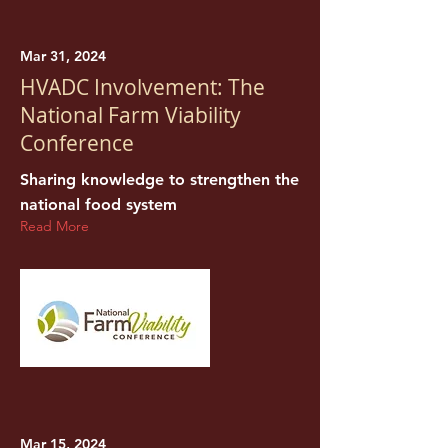
Mar 31, 2024
HVADC Involvement: The
National Farm Viability
Conference
Sharing knowledge to strengthen the
national food system
Read More
Mar 15, 2024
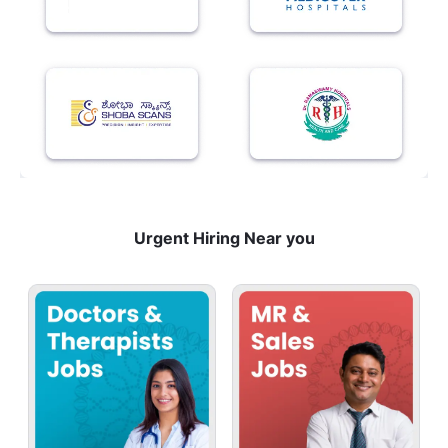
Urgent Hiring Near you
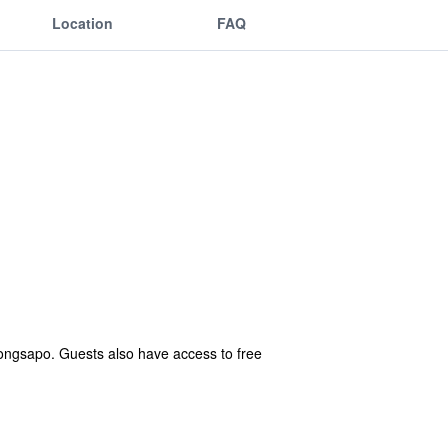
Location
FAQ
ngsapo. Guests also have access to free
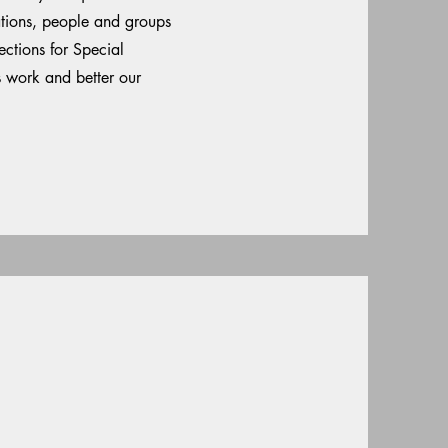
ations, people and groups
ctions for Special
s work and better our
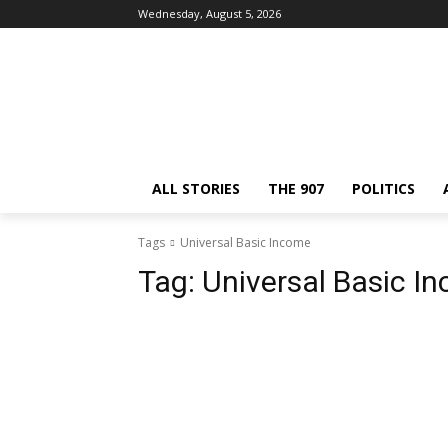
Wednesday, August 5, 2026
ALL STORIES
THE 907
POLITICS
Tags
Universal Basic Income
Tag:
Universal Basic I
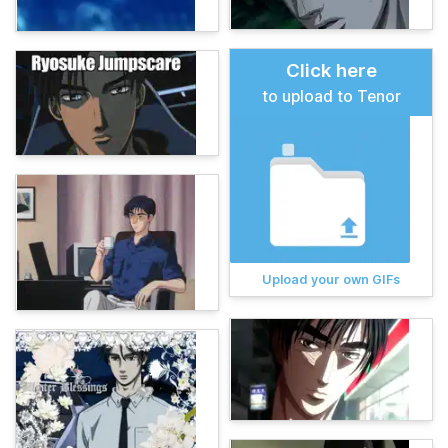
Click here
to upload to Tenor
Upload your own GIFs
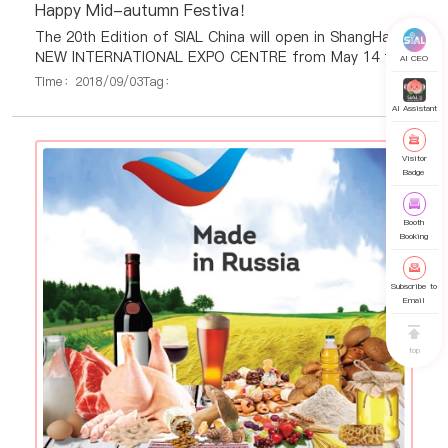
Happy Mid-autumn Festiva！
The 20th Edition of SIAL China will open in ShangHai
NEW INTERNATIONAL EXPO CENTRE from May 14 to
AI CEO
May 16, 2019.
Time：2018/09/03
Tag：
AI Assistant
Visitor
Badge
Booth
Booking
Subscribe to
Email
top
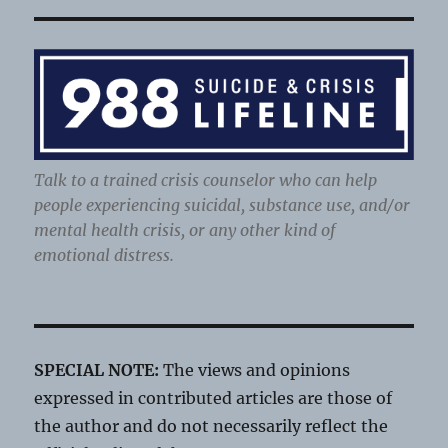
Talk to a trained crisis counselor who can help
people experiencing suicidal, substance use, and/or
mental health crisis, or any other kind of
emotional distress.
SPECIAL NOTE:
The views and opinions
expressed in contributed articles are those of
the author and do not necessarily reflect the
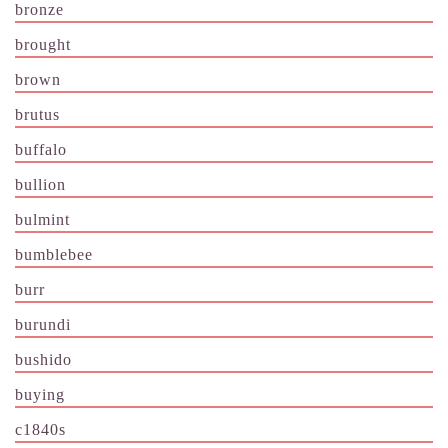
bronze
brought
brown
brutus
buffalo
bullion
bulmint
bumblebee
burr
burundi
bushido
buying
c1840s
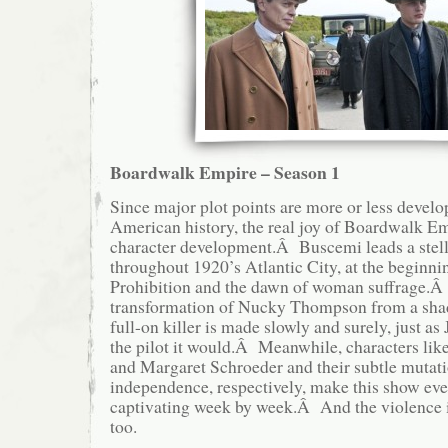
Boardwalk Empire – Season 1
Since major plot points are more or less develo
American history, the real joy of Boardwalk Em
character development.Â Buscemi leads a stell
throughout 1920’s Atlantic City, at the beginni
Prohibition and the dawn of woman suffrage.
transformation of Nucky Thompson from a shady
full-on killer is made slowly and surely, just a
the pilot it would.Â Meanwhile, characters li
and Margaret Schroeder and their subtle mutati
independence, respectively, make this show eve
captivating week by week.Â And the violence 
too.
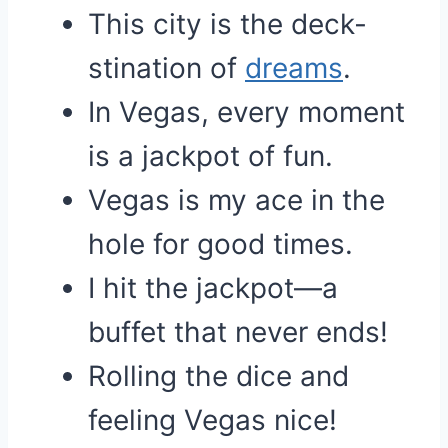
This city is the deck-
stination of
dreams
.
In Vegas, every moment
is a jackpot of fun.
Vegas is my ace in the
hole for good times.
I hit the jackpot—a
buffet that never ends!
Rolling the dice and
feeling Vegas nice!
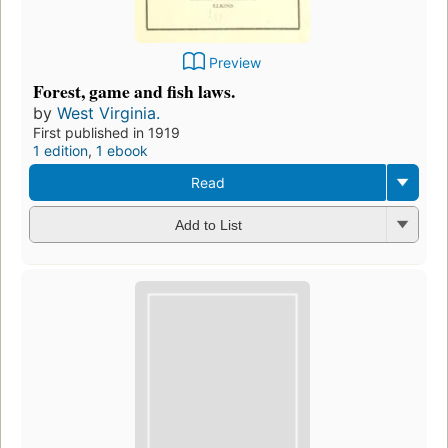
Preview
Forest, game and fish laws.
by
West Virginia.
First published in 1919
1 edition
,
1 ebook
Read
Add to List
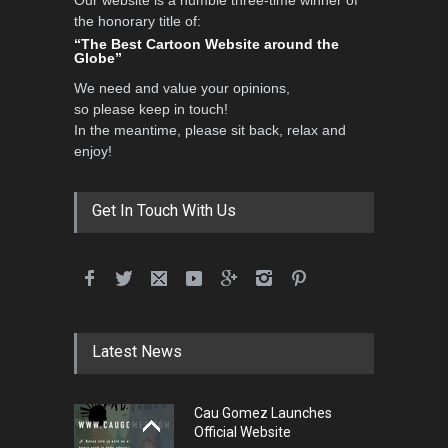
the honorary title of:
“The Best Cartoon Website around the
Globe”
We need and value your opinions,
so please keep in touch!
In the meantime, please sit back, relax and
enjoy!
Get In Touch With Us
Latest News
Cau Gomez Launches
Official Website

> [Task instructions]
The records above, minus their pictures, are to be returned verbatim.

> [Solution to this exercise]
Mar 31, 2024
HVADC Involvement: The
National Farm Viability
Conference
Sharing knowledge to strengthen the
national food system
Read More
Mar 15, 2024
Urgent Hiring Near you
Location
FAQ
ngsapo. Guests also have access to free
ations, people and groups
ctions for Special
s work and better our
Wednesday, August 5, 2026
ALL STORIES
THE 907
POLITICS
Tags
Universal Basic Income
Tag:
Universal Basic I
Click here
to upload to Tenor
Upload your own GIFs
Happy Mid-autumn Festiva！
The 20th Edition of SIAL China will open in ShangHai
NEW INTERNATIONAL EXPO CENTRE from May 14 to
AI CEO
May 16, 2019.
Time：2018/09/03
Tag：
AI Assistant
Visitor
Badge
Booth
Booking
Subscribe to
Email
top
Talk to a trained crisis counselor who can help
people experiencing suicidal, substance use, and/or
mental health crisis, or any other kind of
emotional distress.
SPECIAL NOTE:
The views and opinions
expressed in contributed articles are those of
the author and do not necessarily reflect the
bronze
brought
brown
brutus
buffalo
bullion
bulmint
bumblebee
burr
burundi
bushido
buying
c1840s
Boardwalk Empire – Season 1
Since major plot points are more or less develo
American history, the real joy of Boardwalk Em
character development.Â Buscemi leads a stell
throughout 1920’s Atlantic City, at the beginni
Prohibition and the dawn of woman suffrage.
transformation of Nucky Thompson from a shady
full-on killer is made slowly and surely, just a
the pilot it would.Â Meanwhile, characters li
and Margaret Schroeder and their subtle mutati
independence, respectively, make this show eve
captivating week by week.Â And the violence 
too.
This city is the deck-
stination of
dreams
.
In Vegas, every moment
is a jackpot of fun.
Vegas is my ace in the
hole for good times.
I hit the jackpot—a
buffet that never ends!
Rolling the dice and
feeling Vegas nice!
Preview
Forest, game and fish laws.
by
West Virginia.
First published in 1919
1 edition
,
1 ebook
Read
Add to List
the honorary title of:
“The Best Cartoon Website around the
Globe”
We need and value your opinions,
so please keep in touch!
In the meantime, please sit back, relax and
enjoy!
Get In Touch With Us
Latest News
Cau Gomez Launches
Official Website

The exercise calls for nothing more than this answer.